Clinical evaluation in patients
The results of a Phase I study in which KAND567 was administered orally to healthy volunteers show a favorable safety profile at dose levels that are considered sufficient to achieve pharmacological effect. The few side effects that were observed, nausea and liver effects, disappeared after treatment was completed. An analysis of biomarkers during the Phase I study also shows that KAND567 has an effect on the Fractalkine receptor in precisely those types of immune cells which in the British study were assumed to cause heart damage.
In 2019, Kancera plans to carry out a complementary Phase I study to determine an appropriate dose level for the intravenous dosage form of KAND567. In parallel, a placebo-controlled and double-blind phase IIa study is being prepared for heart attack patients in Sweden and the UK for a possible start during the first half of 2020.
It is often demanding to carry out clinical studies in emergency care. Kancera therefore cooperates with clinicians who have extensive experience in drug trials in patients with acute heart disease. Primary efficacy measures will be safety and tolerability. In addition, markers for heart damage and cardiac function will be followed in the study. The results are expected to be available within 12 month of start of phase IIa.

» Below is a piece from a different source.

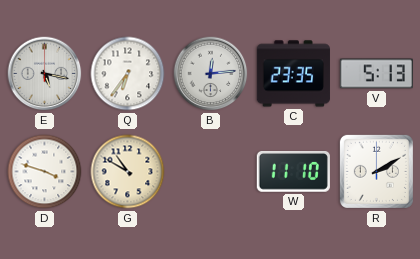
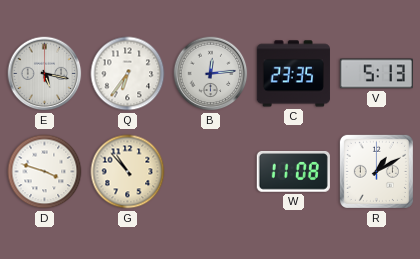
G: 10:50 -> 10:53
W: 11:10 -> 11:08
R: 2:10 -> 1:10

The patent protection for Kancera’s Fractalkine blockers is based on three complementary patent families. The main patent for KAND567 was submitted in 2006 and is valid until 2030, including the extension that applies to marketed products. In 2018, Kancera applied for another two patents, partly for a second generation of blockers of the Fractalkine system and partly for an improved synthesis method for producing Kancera’s Fractalkine blockers. When the new patents are approved, they will apply until 2038.